This has a critical implication for strategy. Raising the tip does not help against bundles in different auctions, because you are not competing against them anyway. And in the auction where you are competing — the one where another searcher is targeting the exact same opportunity — the tip has to be efficient, not just large. If the competitor has a leaner bundle that requests fewer compute units, their efficiency ratio can be higher even if their absolute tip is lower. They win. You lose. And you spent more to lose.

It is like a scholarship competition at a university. A student with a 4.0 GPA and a modest application does not lose to a student with a 3.5 GPA and a flashier application. The metric is the metric. No amount of presentation makes 3.5 greater than 4.0. In the bundle auction, the metric is tip / CU. No amount of absolute tip makes a worse ratio better than a better ratio.

The Jito Tip Market: From Sideshow to Main Event

There is a broader trend that makes this even more urgent. The Jito tip market has grown enormously. By early 2025, Jito tip volume had grown from a small fraction of total priority fee volume to a substantial share — by some accounts exceeding half of all non-base fee volume on the network. Jito is no longer a niche tool for a few MEV specialists. It is core infrastructure for Solana blockspace allocation.

This growth means more competition. More searchers submitting bundles. More tips flowing through the system. The days when you could win auctions with minimal tips and sloppy bundles are over — if they ever existed. The market has matured. The participants have leveled up. The competition is not casual hobbyists. It is professional operations that have spent months optimizing every aspect of their bundle construction, tip calibration, and submission timing.

When a market matures like this, brute force stops working. In a poker game with beginners, you can win by playing more hands and betting bigger. In a poker game with professionals, you win by playing fewer hands and playing them better. The Jito tip market is increasingly a game of professionals. The searchers who survive are the ones who understand the ratio, who optimize their bundles for efficiency, who treat compute units as a resource to be conserved rather than a number to be ignored.

I am entering this market now. The learning curve is not gentle.

The Two Levers, Revisited

Let me be concrete about what the ratio means in practice.

Lever one: the tip. This is the obvious lever. Tip more, the numerator goes up, the ratio improves. But this lever has diminishing returns. Every lamport added to the tip reduces the profit from the opportunity. At some point, the tip equals or exceeds the profit, and the bundle becomes uneconomical. There is a ceiling on how much you can tip, and that ceiling is set by the opportunity's profitability.

Lever two: the compute units. This is the hidden lever. Request fewer CU, the denominator goes down, the ratio improves. And this lever has no direct cost. You do not pay more by requesting fewer compute units. You do not lose functionality. You just become more efficient.
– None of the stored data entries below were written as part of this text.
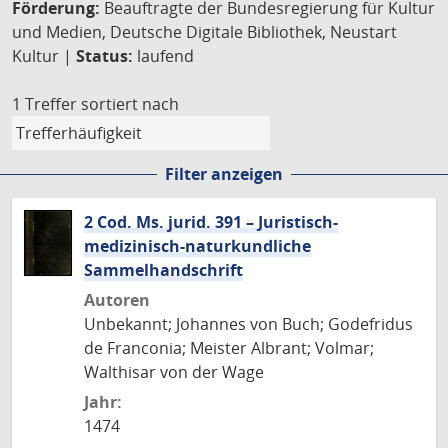
Förderung:
Beauftragte der Bundesregierung für Kultur
und Medien, Deutsche Digitale Bibliothek, Neustart
Kultur |
Status:
laufend
1 Treffer
sortiert nach
Filter anzeigen
2 Cod. Ms. jurid. 391 – Juristisch-
medizinisch-naturkundliche
Sammelhandschrift
Autoren
Unbekannt; Johannes von Buch; Godefridus
de Franconia; Meister Albrant; Volmar;
Walthisar von der Wage
Jahr:
1474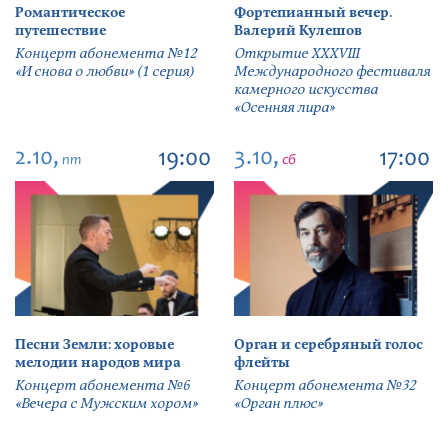
Романтическое
Фортепианный вечер.
путешествие
Валерий Кулешов
Концерт абонемента №12
Открытие ХХХVIII
«И снова о любви» (1 серия)
Международного фестиваля
камерного искусства
«Осенняя лира»
2.10,
3.10,
19:00
17:00
пт
сб
Песни Земли: хоровые
Орган и серебряный голос
мелодии народов мира
флейты
Концерт абонемента №6
Концерт абонемента №32
«Вечера с Мужским хором»
«Орган плюс»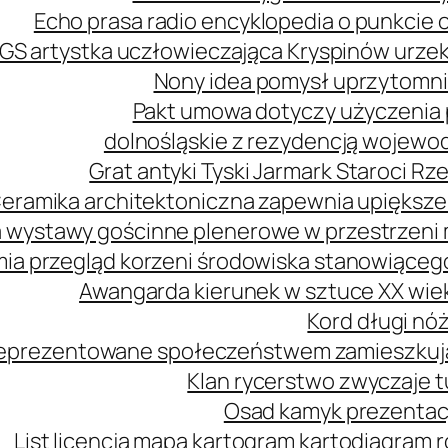
Echo prasa radio encyklopedia o punkcie 
GS artystka uczłowieczająca Kryspinów urz
Nony idea pomysł uprzytomni
Pakt umowa dotyczy użyczenia 
dolnośląskie z rezydencją wojewo
Grat antyki Tyski Jarmark Staroci 
eramika architektoniczna zapewnia upiększe
 wystawy gościnne plenerowe w przestrzeni m
mia przegląd korzeni środowiska stanowiąceg
Awangarda kierunek w sztuce XX wie
Kord długi nóż
 reprezentowane społeczeństwem zamieszkuj
Klan rycerstwo zwyczaje t
Osad kamyk prezentacj
List licencja mapa kartogram kartodiagram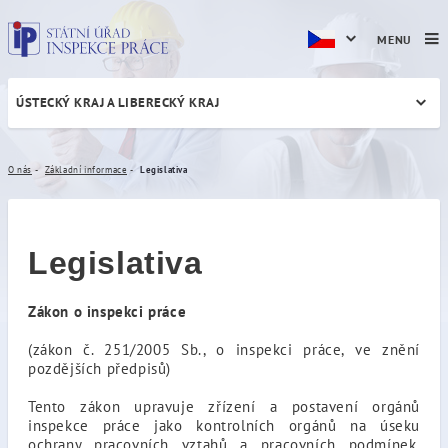
MENU
ÚSTECKÝ KRAJ A LIBERECKÝ KRAJ
Legislativa
O nás
Základní informace
Legislativa
Legislativa
Zákon o inspekci práce
(zákon č. 251/2005 Sb., o inspekci práce, ve znění
pozdějších předpisů)
Tento zákon upravuje zřízení a postavení orgánů
inspekce práce jako kontrolních orgánů na úseku
ochrany pracovních vztahů a pracovních podmínek,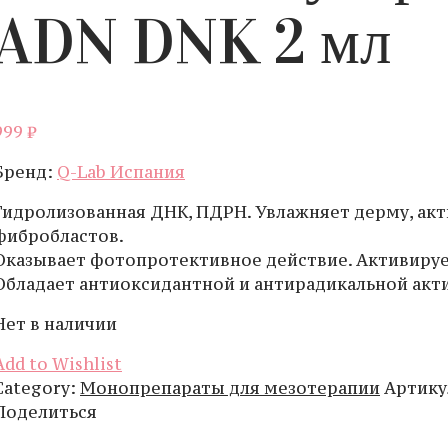
ADN DNK 2 мл
999
₽
Бренд:
Q-Lab Испания
Гидролизованная ДНК, ПДРН. Увлажняет дерму, ак
фибробластов.
Оказывает фотопротективное действие. Активиру
Обладает антиоксидантной и антирадикальной акт
Нет в наличии
Add to Wishlist
Category:
Монопрепараты для мезотерапии
Артику
Поделиться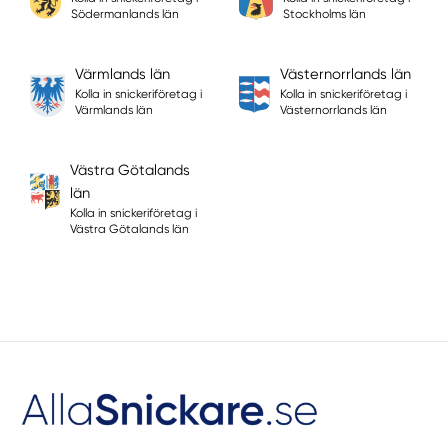
Södermanlands län
Stockholms län
Värmlands län
Västernorrlands län
Kolla in snickeriföretag i
Kolla in snickeriföretag i
Värmlands län
Västernorrlands län
Västra Götalands
län
Kolla in snickeriföretag i
Västra Götalands län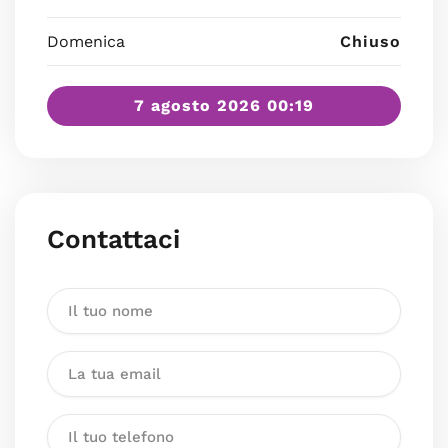
Domenica
Chiuso
7 agosto 2026 00:19
Contattaci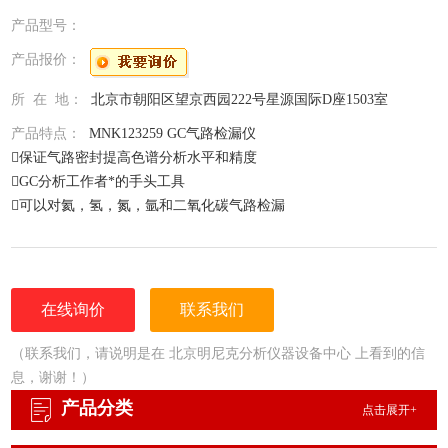
产品型号：
产品报价：
所 在 地：
北京市朝阳区望京西园222号星源国际D座1503室
产品特点：
MNK123259 GC气路检漏仪
保证气路密封提高色谱分析水平和精度
GC分析工作者*的手头工具
可以对氦，氢，氮，氩和二氧化碳气路检漏
检测灵敏度：1.4X10-3到 1.0 X10-5atm cc/min
充电电池，连续使用6小时
在线询价
联系我们
（联系我们，请说明是在 北京明尼克分析仪器设备中心 上看到的信
息，谢谢！）
产品分类
点击展开+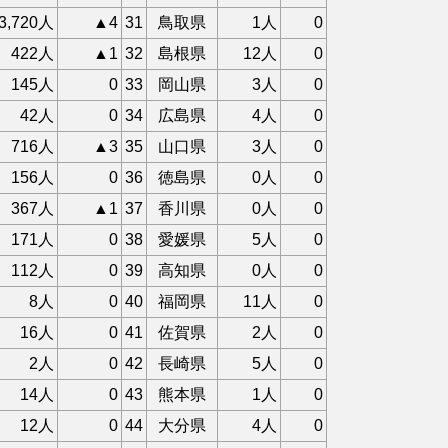
3,720人
▲4
31
鳥取県
1人
0
422人
▲1
32
島根県
12人
0
145人
0
33
岡山県
3人
0
42人
0
34
広島県
4人
0
716人
▲3
35
山口県
3人
0
156人
0
36
徳島県
0人
0
367人
▲1
37
香川県
0人
0
171人
0
38
愛媛県
5人
0
112人
0
39
高知県
0人
0
8人
0
40
福岡県
11人
0
16人
0
41
佐賀県
2人
0
2人
0
42
長崎県
5人
0
14人
0
43
熊本県
1人
0
12人
0
44
大分県
4人
0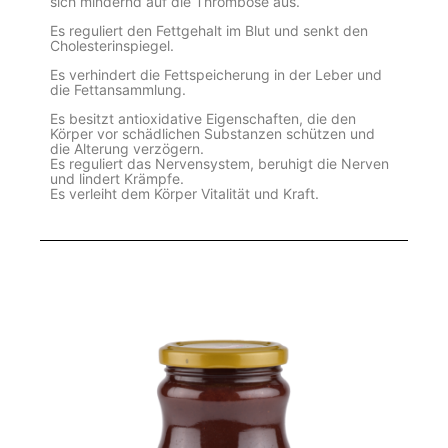
sich mindernd auf die Thrombose aus.
Es reguliert den Fettgehalt im Blut und senkt den
Cholesterinspiegel.
Es verhindert die Fettspeicherung in der Leber und
die Fettansammlung.
Es besitzt antioxidative Eigenschaften, die den
Körper vor schädlichen Substanzen schützen und
die Alterung verzögern.
Es reguliert das Nervensystem, beruhigt die Nerven
und lindert Krämpfe.
Es verleiht dem Körper Vitalität und Kraft.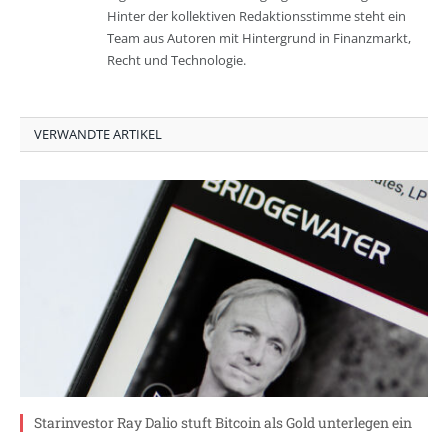
Hinter der kollektiven Redaktionsstimme steht ein
Team aus Autoren mit Hintergrund in Finanzmarkt,
Recht und Technologie.
VERWANDTE ARTIKEL
Starinvestor Ray Dalio stuft Bitcoin als Gold unterlegen ein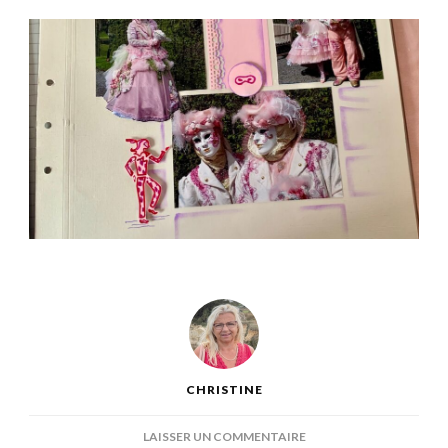
CHRISTINE
SUR
LAISSER UN COMMENTAIRE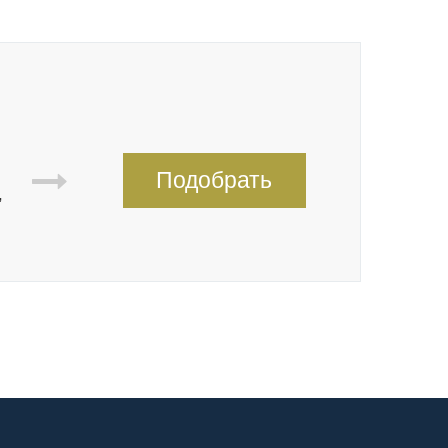
Подобрать
,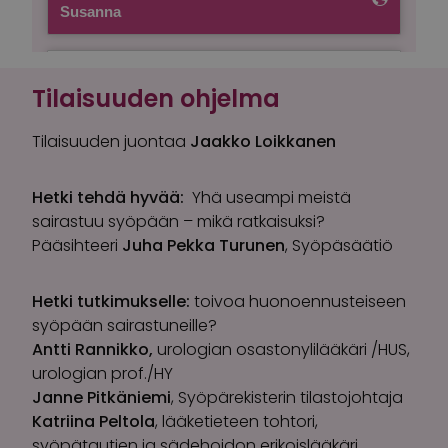
Tilaisuuden ohjelma
Tilaisuuden juontaa
Jaakko Loikkanen
Hetki tehdä hyvää:
Yhä useampi meistä
sairastuu syöpään – mikä ratkaisuksi?
Pääsihteeri
Juha Pekka Turunen
, Syöpäsäätiö
Hetki tutkimukselle:
toivoa huonoennusteiseen
syöpään sairastuneille?
Antti Rannikko,
urologian osastonylilääkäri /HUS,
urologian prof./HY
Janne Pitkäniemi
, Syöpärekisterin tilastojohtaja
Katriina Peltola
, lääketieteen tohtori,
syöpätautien ja sädehoidon erikoislääkäri,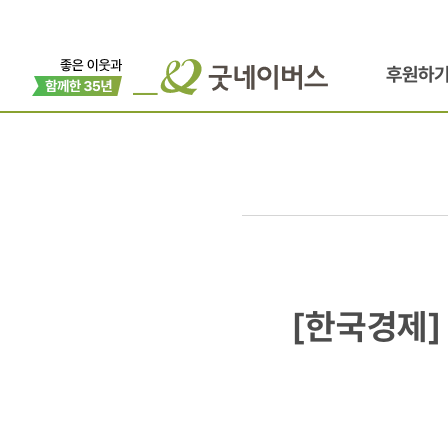
후원하
[한국경제]
[한국경제]
인도네시아
학교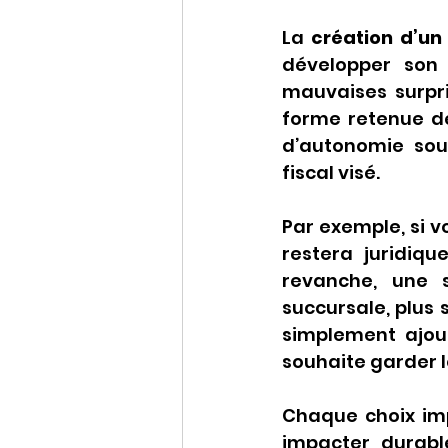
La 
création d’un
développer son a
mauvaises surpris
forme retenue dé
d’autonomie sou
fiscal visé.
Par exemple, si v
restera juridiqu
revanche, une s
succursale, plus 
simplement ajout
souhaite garder l
Chaque choix impl
impacter durable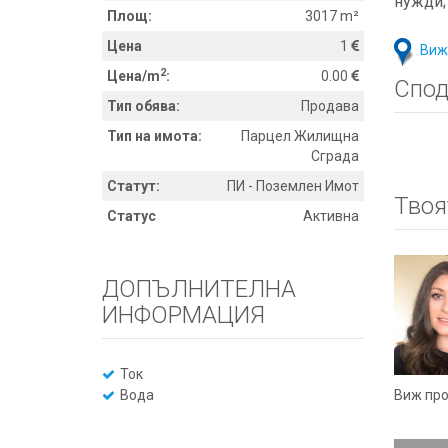
нужди;
Площ:
3017 m²
Цена
1
Виж
2
Цена/m
:
0.00
Спод
Тип обява:
Продава
Тип на имота:
Парцел Жилищна
Сграда
Статут:
ПИ - Поземлен Имот
Твоя
Статус
Активна
ДОПЪЛНИТЕЛНА
ИНФОРМАЦИЯ
Ток
Виж пр
Вода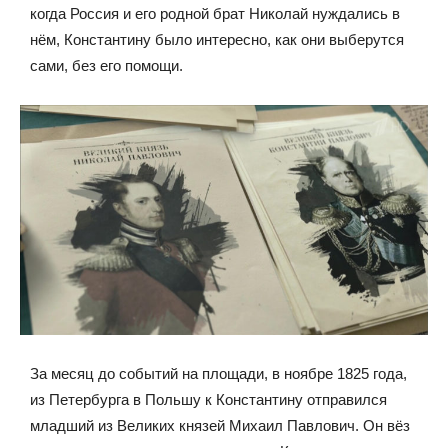
когда Россия и его родной брат Николай нуждались в
нём, Константину было интересно, как они выберутся
сами, без его помощи.
За месяц до событий на площади, в ноябре 1825 года,
из Петербурга в Польшу к Константину отправился
младший из Великих князей Михаил Павлович. Он вёз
Think about it like college credits. Two students both pay the same tuition — say, $10,000 a semester. Student A takes 12 credits. Student B takes 18 credits. Student B is getting more value per dollar: $556 per credit versus $833 per credit. If a scholarship committee is evaluating "academic output per dollar of tuition," Student B wins every time. Not because Student B paid more. Because Student B extracted more from the same investment.

In the bundle auction, the "tuition" is the compute units (the cost you impose on the block's finite budget). The "credits" are the tip (the value you deliver). Delivering more tip per CU is like earning more credits per tuition dollar. You are a better deal for the Block Engine.

Now here is what makes lever two so powerful: it is entirely within the searcher's control. The tip is constrained by the market — you can only tip what the opportunity is worth. But compute efficiency is an engineering problem. It depends on how the transactions are constructed, how the instructions are organized, what operations are included and which are excluded. It depends on code quality, architecture, and technical skill. These are problems a searcher can solve without spending a single extra lamport.

This is the realization that hit me. I have been fighting the tip war — a war of wallets. The real war is a war of engineering. The searcher with the leanest, most efficient bundle construction wins even with a lower tip. They are getting stronger without spending more.

What Efficiency Actually Means

So what does it mean to reduce compute units in practice? Without getting into implementation specifics, the general concept is straightforward.

Every instruction in a transaction consumes compute units. The more instructions, the more CU. The more complex each instruction, the more CU. The more accounts each instruction touches, the more CU. Everything that happens on-chain has a compute cost, and that cost is tallied against the block's budget.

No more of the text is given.